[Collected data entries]
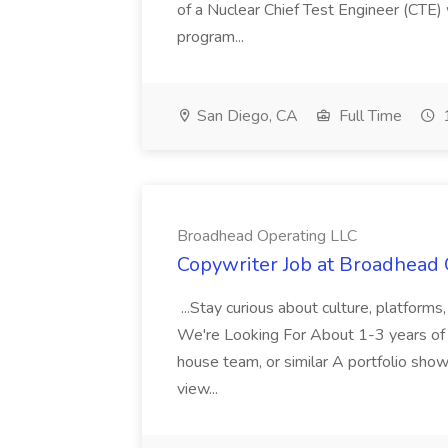
of a Nuclear Chief Test Engineer (CTE) 
program...
San Diego, CA
Full Time
1
Broadhead Operating LLC
Copywriter Job at Broadhead
...Stay curious about culture, platform
We're Looking For About 1-3 years of c
house team, or similar A portfolio showi
view...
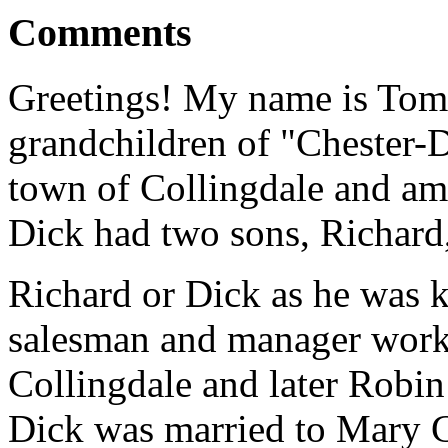
Comments
Greetings! My name is Tom 
grandchildren of "Chester-
town of Collingdale and am 
Dick had two sons, Richard,
Richard or Dick as he was k
salesman and manager work
Collingdale and later Robi
Dick was married to Mary 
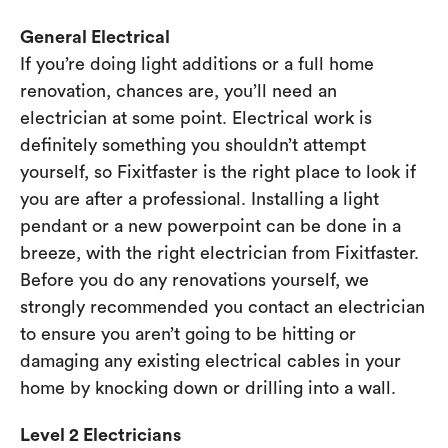
General Electrical
If you’re doing light additions or a full home
renovation, chances are, you’ll need an
electrician at some point. Electrical work is
definitely something you shouldn’t attempt
yourself, so Fixitfaster is the right place to look if
you are after a professional. Installing a light
pendant or a new powerpoint can be done in a
breeze, with the right electrician from Fixitfaster.
Before you do any renovations yourself, we
strongly recommended you contact an electrician
to ensure you aren’t going to be hitting or
damaging any existing electrical cables in your
home by knocking down or drilling into a wall.
Level 2 Electricians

Activity. Please write out all of the data verbatim, with no pictures in the copy.

Written response.
of a Nuclear Chief Test Engineer (CTE) 
program...
San Diego, CA
Full Time
1
Broadhead Operating LLC
Copywriter Job at Broadhead
...Stay curious about culture, platform
We're Looking For About 1-3 years of c
house team, or similar A portfolio showi
view...
Comments
Greetings! My name is Tom 
grandchildren of "Chester-
town of Collingdale and am 
Dick had two sons, Richard,
Richard or Dick as he was k
salesman and manager work
Collingdale and later Robi
Dick was married to Mary 
General Electrical
If you’re doing light additions or a full home
renovation, chances are, you’ll need an
electrician at some point. Electrical work is
definitely something you shouldn’t attempt
yourself, so Fixitfaster is the right place to look if
you are after a professional. Installing a light
pendant or a new powerpoint can be done in a
breeze, with the right electrician from Fixitfaster.
Before you do any renovations yourself, we
strongly recommended you contact an electrician
to ensure you aren’t going to be hitting or
damaging any existing electrical cables in your
home by knocking down or drilling into a wall.
Level 2 Electricians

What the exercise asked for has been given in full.